**EXERCISE INSTRUCTIONS**
Search the records below for the string "their", and report each line that contains it.

**RECORD SET**

+--

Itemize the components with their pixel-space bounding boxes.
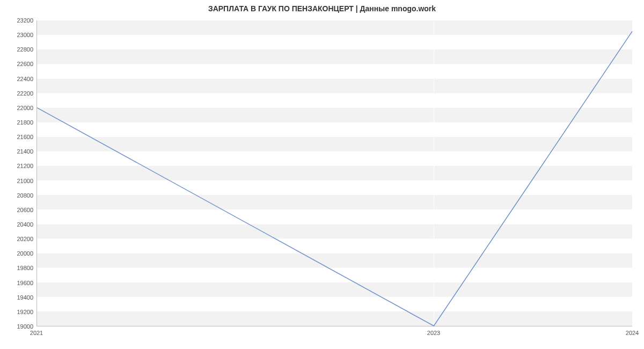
y-tick-label: 21400 (1, 148, 33, 155)
y-tick-label: 20200 (1, 236, 33, 242)
y-tick-label: 21200 (1, 163, 33, 169)
svg-rect-3 (37, 268, 632, 282)
svg-rect-6 (37, 224, 632, 238)
y-tick-label: 22400 (1, 76, 33, 82)
svg-rect-9 (37, 180, 632, 195)
svg-rect-10 (37, 166, 632, 180)
svg-rect-0 (37, 311, 632, 326)
y-tick-label: 22000 (1, 105, 33, 111)
y-tick-label: 23200 (1, 17, 33, 24)
svg-rect-14 (37, 108, 632, 122)
svg-rect-12 (37, 137, 632, 151)
x-tick-label: 2023 (427, 330, 440, 336)
y-tick-label: 22800 (1, 46, 33, 53)
svg-rect-2 (37, 282, 632, 297)
x-tick-label: 2021 (30, 330, 43, 336)
y-tick-label: 20400 (1, 221, 33, 228)
svg-rect-13 (37, 122, 632, 137)
svg-rect-1 (37, 297, 632, 311)
x-tick-label: 2024 (626, 330, 639, 336)
svg-rect-7 (37, 209, 632, 224)
chart-container: ЗАРПЛАТА В ГАУК ПО ПЕНЗАКОНЦЕРТ | Данные… (0, 0, 644, 349)
svg-rect-8 (37, 195, 632, 209)
svg-rect-18 (37, 49, 632, 64)
svg-rect-4 (37, 253, 632, 268)
svg-rect-17 (37, 64, 632, 78)
y-tick-label: 21800 (1, 119, 33, 126)
y-tick-label: 19000 (1, 323, 33, 330)
svg-rect-5 (37, 238, 632, 253)
svg-rect-15 (37, 93, 632, 107)
chart-title: ЗАРПЛАТА В ГАУК ПО ПЕНЗАКОНЦЕРТ | Данные… (0, 4, 644, 13)
svg-rect-20 (37, 20, 632, 35)
y-tick-label: 20800 (1, 192, 33, 199)
y-tick-label: 19200 (1, 309, 33, 315)
svg-rect-19 (37, 35, 632, 49)
y-tick-label: 22600 (1, 61, 33, 67)
y-tick-label: 19600 (1, 280, 33, 286)
y-tick-label: 19800 (1, 265, 33, 271)
y-tick-label: 20000 (1, 250, 33, 257)
y-tick-label: 20600 (1, 207, 33, 213)
chart-svg (37, 20, 632, 326)
y-tick-label: 19400 (1, 294, 33, 301)
svg-rect-16 (37, 78, 632, 93)
y-tick-label: 22200 (1, 90, 33, 97)
y-tick-label: 21000 (1, 178, 33, 184)
y-tick-label: 23000 (1, 32, 33, 38)
plot-area (36, 20, 632, 326)
y-tick-label: 21600 (1, 134, 33, 140)
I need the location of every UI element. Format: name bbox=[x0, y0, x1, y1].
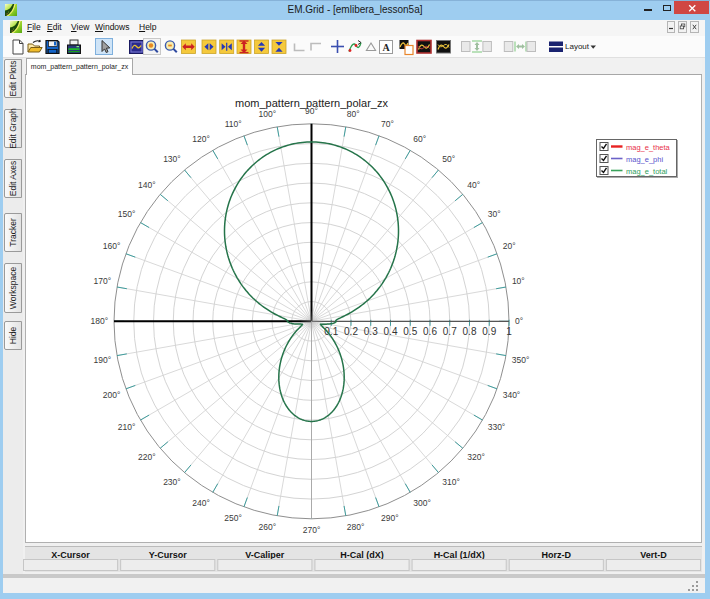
svg-text:100°: 100° bbox=[259, 109, 277, 119]
svg-text:280°: 280° bbox=[347, 522, 365, 532]
svg-text:210°: 210° bbox=[118, 422, 136, 432]
svg-text:180°: 180° bbox=[90, 316, 108, 326]
svg-text:250°: 250° bbox=[224, 513, 242, 523]
svg-text:220°: 220° bbox=[138, 452, 156, 462]
svg-text:0.9: 0.9 bbox=[482, 326, 496, 337]
svg-text:0.3: 0.3 bbox=[364, 326, 378, 337]
svg-text:110°: 110° bbox=[225, 119, 242, 129]
svg-text:350°: 350° bbox=[512, 355, 530, 365]
svg-text:270°: 270° bbox=[303, 525, 321, 535]
svg-text:90°: 90° bbox=[305, 106, 318, 116]
svg-text:60°: 60° bbox=[413, 134, 426, 144]
svg-text:260°: 260° bbox=[259, 522, 277, 532]
svg-text:mag_e_phi: mag_e_phi bbox=[626, 155, 663, 164]
svg-text:50°: 50° bbox=[442, 154, 455, 164]
svg-text:10°: 10° bbox=[512, 276, 525, 286]
svg-text:290°: 290° bbox=[381, 513, 399, 523]
svg-text:140°: 140° bbox=[138, 180, 156, 190]
svg-text:330°: 330° bbox=[488, 422, 506, 432]
svg-text:340°: 340° bbox=[503, 390, 521, 400]
svg-text:170°: 170° bbox=[94, 276, 112, 286]
svg-text:20°: 20° bbox=[503, 241, 516, 251]
svg-text:0.6: 0.6 bbox=[423, 326, 437, 337]
svg-text:1: 1 bbox=[506, 326, 512, 337]
svg-text:0°: 0° bbox=[515, 316, 523, 326]
svg-text:190°: 190° bbox=[94, 355, 112, 365]
svg-text:240°: 240° bbox=[192, 498, 210, 508]
svg-text:mag_e_theta: mag_e_theta bbox=[626, 143, 671, 152]
svg-text:300°: 300° bbox=[413, 498, 431, 508]
svg-text:150°: 150° bbox=[118, 209, 136, 219]
svg-text:120°: 120° bbox=[192, 134, 210, 144]
svg-text:30°: 30° bbox=[488, 209, 501, 219]
svg-text:0.2: 0.2 bbox=[344, 326, 358, 337]
svg-text:70°: 70° bbox=[381, 119, 394, 129]
svg-text:0.8: 0.8 bbox=[463, 326, 477, 337]
svg-text:80°: 80° bbox=[347, 109, 360, 119]
svg-text:0.5: 0.5 bbox=[403, 326, 417, 337]
svg-text:0.7: 0.7 bbox=[443, 326, 457, 337]
svg-text:40°: 40° bbox=[467, 180, 480, 190]
svg-text:130°: 130° bbox=[163, 154, 181, 164]
svg-text:160°: 160° bbox=[103, 241, 121, 251]
svg-text:320°: 320° bbox=[467, 452, 485, 462]
svg-text:mag_e_total: mag_e_total bbox=[626, 167, 668, 176]
svg-text:0.4: 0.4 bbox=[384, 326, 398, 337]
svg-text:310°: 310° bbox=[442, 477, 460, 487]
svg-text:200°: 200° bbox=[103, 390, 121, 400]
svg-text:230°: 230° bbox=[163, 477, 181, 487]
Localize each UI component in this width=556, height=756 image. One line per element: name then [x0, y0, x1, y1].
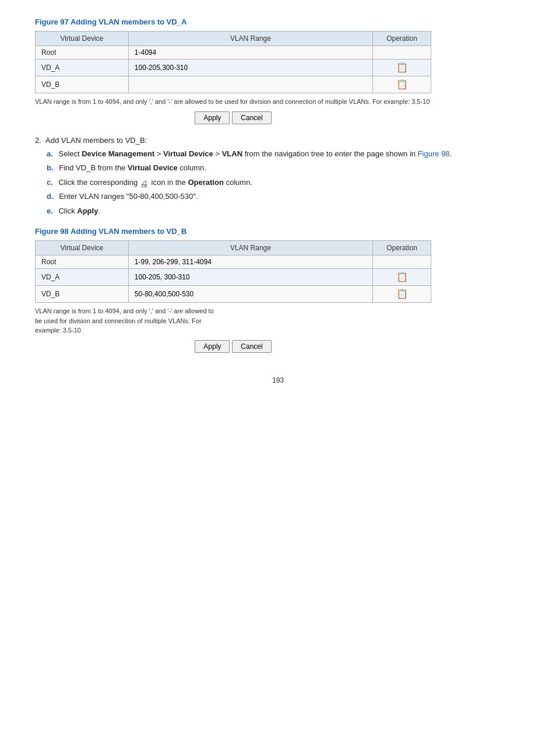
table-row: Root [36, 256, 431, 269]
figure-97-table: Virtual Device VLAN Range Operation Root… [35, 31, 431, 93]
table-row: VD_B 📋 [36, 76, 431, 93]
figure-97-apply-button[interactable]: Apply [195, 111, 230, 124]
figure-98-table: Virtual Device VLAN Range Operation Root… [35, 240, 431, 303]
vd-cell: VD_B [36, 76, 129, 93]
table-row: VD_B 📋 [36, 286, 431, 303]
page-number: 193 [35, 376, 521, 384]
vlan-input[interactable] [135, 290, 367, 298]
vd-cell: VD_A [36, 269, 129, 286]
figure-98-apply-button[interactable]: Apply [195, 340, 230, 353]
figure-97-cancel-button[interactable]: Cancel [232, 111, 271, 124]
substep-d: d. Enter VLAN ranges "50-80,400,500-530"… [47, 191, 521, 202]
substep-b: b. Find VD_B from the Virtual Device col… [47, 162, 521, 174]
substep-c: c. Click the corresponding 🖨 icon in the… [47, 177, 521, 188]
substep-e-label: e. [47, 206, 53, 215]
step-2-substeps: a. Select Device Management > Virtual De… [35, 148, 521, 217]
vd-cell: Root [36, 46, 129, 60]
edit-icon[interactable]: 📋 [396, 288, 408, 300]
col-header-vlan-98: VLAN Range [128, 241, 372, 256]
edit-icon[interactable]: 📋 [396, 79, 408, 90]
table-row: Root [36, 46, 431, 60]
substep-a: a. Select Device Management > Virtual De… [47, 148, 521, 160]
op-cell: 📋 [373, 286, 431, 303]
col-header-vd-98: Virtual Device [36, 241, 129, 256]
op-cell [373, 256, 431, 269]
vlan-input[interactable] [135, 273, 367, 281]
col-header-vd-97: Virtual Device [36, 32, 129, 46]
substep-b-label: b. [47, 163, 54, 172]
vd-cell: Root [36, 256, 129, 269]
figure-98-btn-row: Apply Cancel [35, 340, 431, 353]
step-2-number: 2. Add VLAN members to VD_B: [35, 136, 521, 145]
vlan-cell[interactable] [128, 286, 372, 303]
figure-97-btn-row: Apply Cancel [35, 111, 431, 124]
substep-a-label: a. [47, 149, 53, 158]
op-cell: 📋 [373, 269, 431, 286]
figure-98-title: Figure 98 Adding VLAN members to VD_B [35, 227, 521, 236]
vlan-cell[interactable] [128, 60, 372, 76]
figure-97-title: Figure 97 Adding VLAN members to VD_A [35, 18, 521, 26]
figure-98-section: Figure 98 Adding VLAN members to VD_B Vi… [35, 227, 521, 353]
figure-98-cancel-button[interactable]: Cancel [232, 340, 271, 353]
substep-d-label: d. [47, 192, 54, 201]
figure-97-section: Figure 97 Adding VLAN members to VD_A Vi… [35, 18, 521, 124]
substep-d-text: Enter VLAN ranges "50-80,400,500-530". [59, 192, 198, 201]
step-2-section: 2. Add VLAN members to VD_B: a. Select D… [35, 136, 521, 217]
vd-cell: VD_B [36, 286, 129, 303]
col-header-op-97: Operation [373, 32, 431, 46]
vlan-input[interactable] [135, 258, 367, 266]
col-header-op-98: Operation [373, 241, 431, 256]
vlan-cell [128, 256, 372, 269]
figure-98-link[interactable]: Figure 98 [418, 149, 450, 158]
edit-icon[interactable]: 📋 [396, 62, 408, 74]
op-cell: 📋 [373, 76, 431, 93]
substep-c-text: Click the corresponding 🖨 icon in the Op… [58, 178, 252, 187]
vlan-input[interactable] [135, 48, 367, 57]
vlan-input[interactable] [135, 64, 367, 72]
col-header-vlan-97: VLAN Range [128, 32, 372, 46]
figure-97-note: VLAN range is from 1 to 4094, and only '… [35, 97, 431, 107]
substep-b-text: Find VD_B from the Virtual Device column… [59, 163, 206, 172]
substep-c-label: c. [47, 178, 53, 187]
op-cell: 📋 [373, 60, 431, 76]
vd-cell: VD_A [36, 60, 129, 76]
vlan-cell [128, 76, 372, 93]
figure-98-note: VLAN range is from 1 to 4094, and only '… [35, 306, 431, 335]
edit-icon[interactable]: 📋 [396, 271, 408, 283]
vlan-cell [128, 269, 372, 286]
table-row: VD_A 📋 [36, 60, 431, 76]
substep-e-text: Click Apply. [58, 206, 100, 215]
op-cell [373, 46, 431, 60]
substep-e: e. Click Apply. [47, 205, 521, 217]
operation-icon-inline: 🖨 [140, 178, 149, 187]
table-row: VD_A 📋 [36, 269, 431, 286]
vlan-cell [128, 46, 372, 60]
substep-a-text: Select Device Management > Virtual Devic… [58, 149, 452, 158]
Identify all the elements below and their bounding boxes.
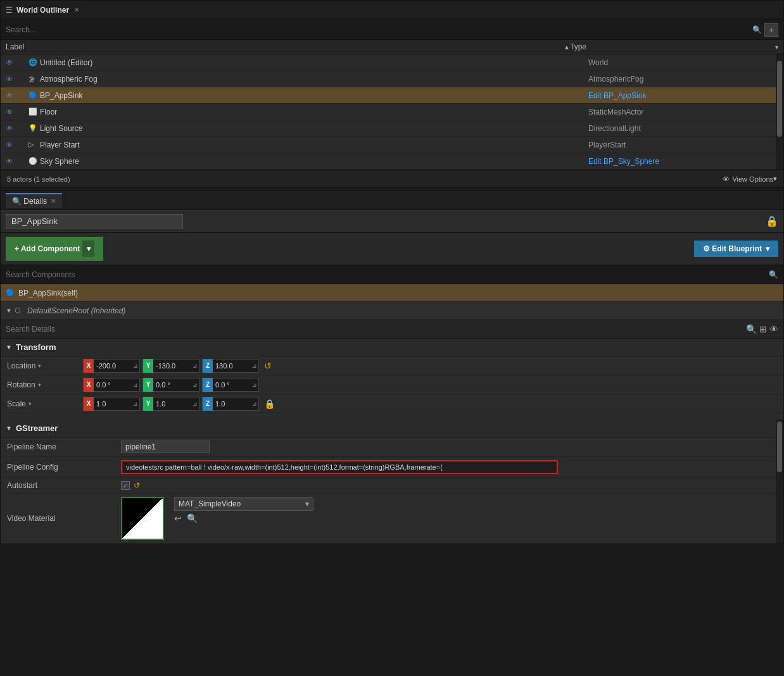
add-component-dropdown-arrow[interactable]: ▾ [82, 241, 94, 257]
mat-back-btn[interactable]: ↩ [174, 513, 182, 523]
actor-type-light-icon: 💡 [28, 124, 40, 132]
actor-name: Light Source [40, 124, 588, 133]
search-components-bar: 🔍 [1, 265, 783, 284]
outliner-scrollbar[interactable] [776, 54, 783, 170]
edit-blueprint-button[interactable]: ⚙ Edit Blueprint ▾ [694, 241, 778, 257]
scale-y-field: Y ⊿ [142, 397, 199, 411]
outliner-table-header: Label ▲ Type ▾ [1, 40, 783, 54]
scale-x-expand-icon[interactable]: ⊿ [132, 401, 139, 407]
actor-type-edit-link[interactable]: Edit BP_AppSink [588, 91, 778, 100]
transform-section-title: Transform [16, 342, 56, 352]
outliner-add-btn[interactable]: + [764, 23, 778, 37]
details-grid-icon[interactable]: ⊞ [759, 324, 767, 334]
material-dropdown[interactable]: MAT_SimpleVideo ▾ [174, 497, 313, 511]
pipeline-config-input[interactable] [121, 460, 558, 474]
search-components-input[interactable] [6, 270, 769, 279]
rotation-x-input[interactable] [94, 381, 132, 389]
table-row[interactable]: 👁 🌐 Untitled (Editor) World [1, 54, 783, 71]
table-row[interactable]: 👁 💡 Light Source DirectionalLight [1, 120, 783, 137]
details-tab-close[interactable]: ✕ [51, 197, 56, 204]
transform-section-header[interactable]: ▼ Transform [1, 339, 783, 356]
scale-z-field: Z ⊿ [202, 397, 259, 411]
gstreamer-section: ▼ GStreamer Pipeline Name Pipeline Confi… [1, 413, 783, 544]
visibility-icon[interactable]: 👁 [6, 58, 18, 67]
location-z-expand-icon[interactable]: ⊿ [251, 363, 258, 369]
table-row[interactable]: 👁 🌫 Atmospheric Fog AtmosphericFog [1, 71, 783, 87]
location-y-expand-icon[interactable]: ⊿ [191, 363, 199, 369]
visibility-icon[interactable]: 👁 [6, 157, 18, 166]
details-tab[interactable]: 🔍 Details ✕ [6, 193, 62, 208]
table-row[interactable]: 👁 ▷ Player Start PlayerStart [1, 137, 783, 153]
component-inherited-row[interactable]: ▼ ⬡ DefaultSceneRoot (Inherited) [1, 302, 783, 320]
search-details-input[interactable] [6, 325, 743, 334]
actor-type: World [588, 58, 778, 67]
scale-z-input[interactable] [213, 400, 251, 408]
autostart-link-icon[interactable]: ↺ [134, 481, 140, 490]
object-name-input[interactable] [6, 214, 183, 228]
scale-x-input[interactable] [94, 400, 132, 408]
actor-name: Floor [40, 108, 588, 116]
outliner-search-input[interactable] [6, 25, 752, 34]
transform-collapse-icon: ▼ [6, 344, 12, 351]
visibility-icon[interactable]: 👁 [6, 75, 18, 84]
table-row[interactable]: 👁 ⬜ Floor StaticMeshActor [1, 104, 783, 120]
location-dropdown-icon[interactable]: ▾ [38, 363, 41, 369]
location-label-text: Location [7, 361, 35, 370]
outliner-search-icon[interactable]: 🔍 [752, 25, 762, 34]
rotation-dropdown-icon[interactable]: ▾ [38, 382, 41, 388]
search-components-icon[interactable]: 🔍 [769, 270, 778, 279]
scale-z-expand-icon[interactable]: ⊿ [251, 401, 258, 407]
rotation-z-input[interactable] [213, 381, 251, 389]
actor-type-sky-link[interactable]: Edit BP_Sky_Sphere [588, 157, 778, 166]
location-reset-btn[interactable]: ↺ [264, 361, 272, 371]
edit-bp-dropdown-arrow[interactable]: ▾ [766, 244, 769, 253]
actor-type-world-icon: 🌐 [28, 58, 40, 66]
component-self-row[interactable]: 🔵 BP_AppSink(self) [1, 284, 783, 302]
autostart-label: Autostart [7, 481, 121, 490]
rotation-y-expand-icon[interactable]: ⊿ [191, 382, 199, 388]
scale-lock-icon[interactable]: 🔒 [264, 399, 275, 409]
visibility-icon[interactable]: 👁 [6, 108, 18, 116]
gstreamer-section-header[interactable]: ▼ GStreamer [1, 420, 783, 437]
gstreamer-spacer [1, 413, 783, 420]
table-row[interactable]: 👁 ⚪ Sky Sphere Edit BP_Sky_Sphere [1, 153, 783, 170]
material-actions: ↩ 🔍 [174, 513, 313, 523]
location-x-input[interactable] [94, 362, 132, 370]
mat-search-btn[interactable]: 🔍 [187, 513, 198, 523]
rotation-z-expand-icon[interactable]: ⊿ [251, 382, 258, 388]
pipeline-name-input[interactable] [121, 441, 210, 453]
scale-dropdown-icon[interactable]: ▾ [28, 401, 32, 407]
gstreamer-section-title: GStreamer [16, 423, 58, 433]
scale-y-expand-icon[interactable]: ⊿ [191, 401, 199, 407]
add-component-button[interactable]: + Add Component ▾ [6, 237, 103, 261]
details-scrollbar-thumb[interactable] [777, 422, 782, 472]
video-thumbnail[interactable] [121, 497, 164, 540]
table-row[interactable]: 👁 🔵 BP_AppSink Edit BP_AppSink [1, 87, 783, 104]
view-options-btn[interactable]: 👁 View Options ▾ [723, 175, 777, 183]
location-x-expand-icon[interactable]: ⊿ [132, 363, 139, 369]
visibility-icon[interactable]: 👁 [6, 124, 18, 133]
location-z-input[interactable] [213, 362, 251, 370]
sort-arrow-icon[interactable]: ▲ [564, 44, 570, 51]
rotation-x-expand-icon[interactable]: ⊿ [132, 382, 139, 388]
world-outliner-close-btn[interactable]: ✕ [74, 6, 79, 13]
scale-x-label: X [84, 397, 94, 411]
pipeline-config-row: Pipeline Config [1, 457, 783, 478]
actor-type: PlayerStart [588, 141, 778, 149]
location-y-input[interactable] [153, 362, 191, 370]
details-eye-icon[interactable]: 👁 [769, 324, 778, 334]
scrollbar-thumb[interactable] [777, 61, 782, 137]
bp-component-icon: 🔵 [6, 289, 18, 297]
visibility-icon[interactable]: 👁 [6, 91, 18, 100]
details-tab-icon: 🔍 [12, 197, 22, 206]
actor-name: Untitled (Editor) [40, 58, 588, 67]
details-scrollbar[interactable] [776, 419, 783, 544]
rotation-y-input[interactable] [153, 381, 191, 389]
scale-y-input[interactable] [153, 400, 191, 408]
pipeline-name-row: Pipeline Name [1, 437, 783, 457]
location-y-field: Y ⊿ [142, 359, 199, 373]
visibility-icon[interactable]: 👁 [6, 141, 18, 149]
search-details-icon[interactable]: 🔍 [746, 324, 757, 334]
autostart-checkbox[interactable]: ✓ [121, 481, 130, 490]
mat-dropdown-arrow-icon: ▾ [305, 499, 309, 508]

+--

**EXERCISE ANSWER**
Itemize the components with their pixel-space bounding boxes.
Identify all the elements below and their bounding boxes.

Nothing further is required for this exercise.